Page images and extracted text:

■ ■ ■ ■ ■ ■ ■

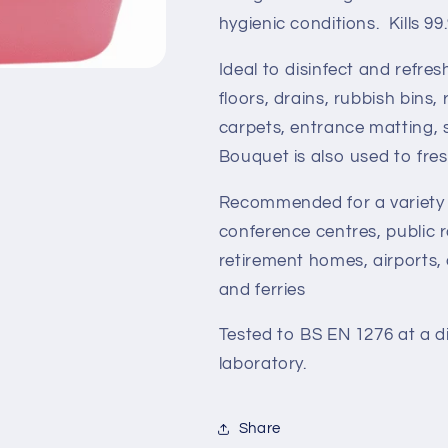
hygienic conditions. Kills 9
Ideal to disinfect and refres
floors, drains, rubbish bins,
carpets, entrance matting, 
Bouquet is also used to fre
Recommended for a variety o
conference centres, public 
retirement homes, airports,
and ferries
Tested to BS EN 1276 at a d
laboratory.
Share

■ ■ ■ ■ ■ ■ ■

Exercise:
When you copy the data above, keep each line exact and omit the pictures.

Answer to the problem:
hygienic conditions. Kills 9
Ideal to disinfect and refres
floors, drains, rubbish bins,
carpets, entrance matting, 
Bouquet is also used to fre
Recommended for a variety o
conference centres, public 
retirement homes, airports,
and ferries
Tested to BS EN 1276 at a d
laboratory.
Share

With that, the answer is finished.